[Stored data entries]
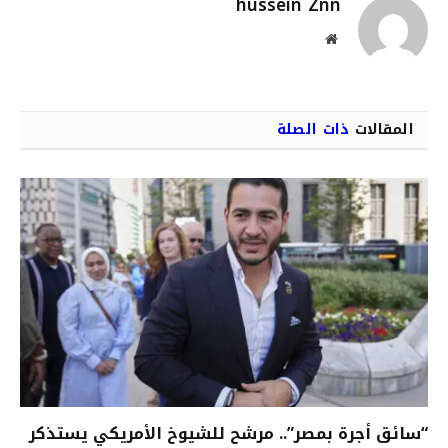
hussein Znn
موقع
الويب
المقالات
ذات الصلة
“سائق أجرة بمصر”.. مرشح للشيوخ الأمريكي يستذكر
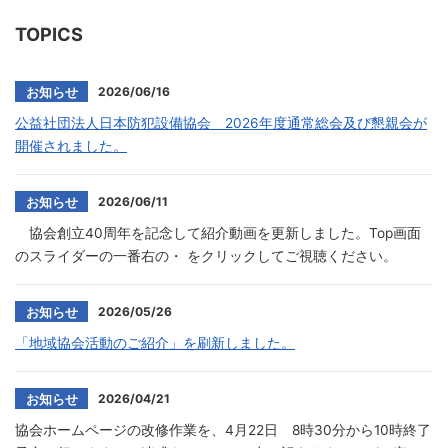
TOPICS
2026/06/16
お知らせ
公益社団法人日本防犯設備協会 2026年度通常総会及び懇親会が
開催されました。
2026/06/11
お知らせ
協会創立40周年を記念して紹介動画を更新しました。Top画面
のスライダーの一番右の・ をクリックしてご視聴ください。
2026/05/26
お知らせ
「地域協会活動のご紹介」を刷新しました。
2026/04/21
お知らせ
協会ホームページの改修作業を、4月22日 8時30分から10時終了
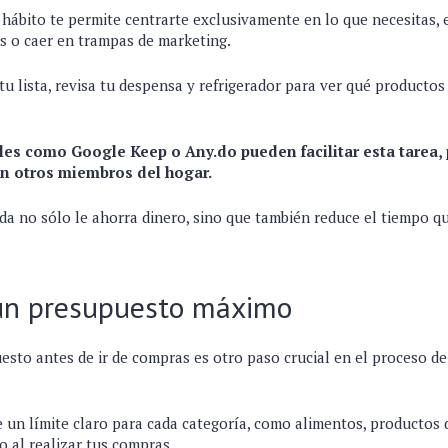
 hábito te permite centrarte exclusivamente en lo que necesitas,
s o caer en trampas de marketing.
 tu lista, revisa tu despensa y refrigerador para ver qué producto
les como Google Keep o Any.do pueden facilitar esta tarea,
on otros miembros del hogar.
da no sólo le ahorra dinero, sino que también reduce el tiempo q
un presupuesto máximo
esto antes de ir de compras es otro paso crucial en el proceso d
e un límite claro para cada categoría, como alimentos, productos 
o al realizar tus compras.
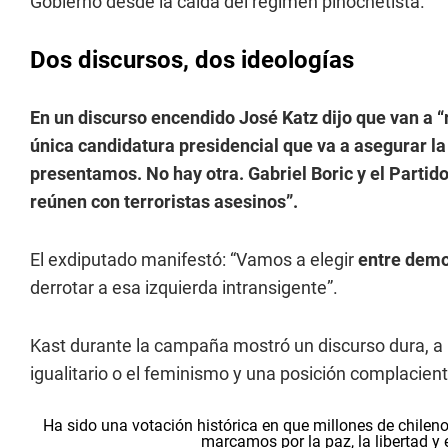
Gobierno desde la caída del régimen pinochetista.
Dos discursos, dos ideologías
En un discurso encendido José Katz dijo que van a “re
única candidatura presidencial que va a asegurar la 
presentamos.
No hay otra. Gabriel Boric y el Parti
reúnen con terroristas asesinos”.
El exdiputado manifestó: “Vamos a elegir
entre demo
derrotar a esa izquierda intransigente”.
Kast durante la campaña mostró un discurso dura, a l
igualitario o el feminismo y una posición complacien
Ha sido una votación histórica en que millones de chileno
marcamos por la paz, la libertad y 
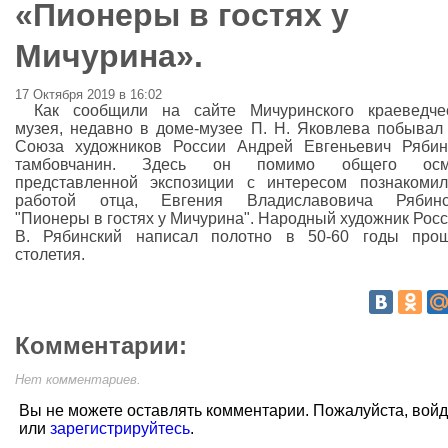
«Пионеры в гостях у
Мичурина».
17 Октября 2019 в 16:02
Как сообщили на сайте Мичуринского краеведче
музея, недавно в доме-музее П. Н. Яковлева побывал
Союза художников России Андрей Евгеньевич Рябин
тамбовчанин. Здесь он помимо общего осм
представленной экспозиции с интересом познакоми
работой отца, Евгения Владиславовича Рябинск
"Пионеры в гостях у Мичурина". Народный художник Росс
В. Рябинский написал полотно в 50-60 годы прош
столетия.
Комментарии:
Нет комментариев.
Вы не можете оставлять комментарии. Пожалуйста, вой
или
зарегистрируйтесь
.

**ASSIGNMENT:**
Scan the records above and show every line in which the word "Пионеры" occurs.

**TASK SOLUTION:**
«Пионеры в гостях у
"Пионеры в гостях у Мичурина". Народный художник Росс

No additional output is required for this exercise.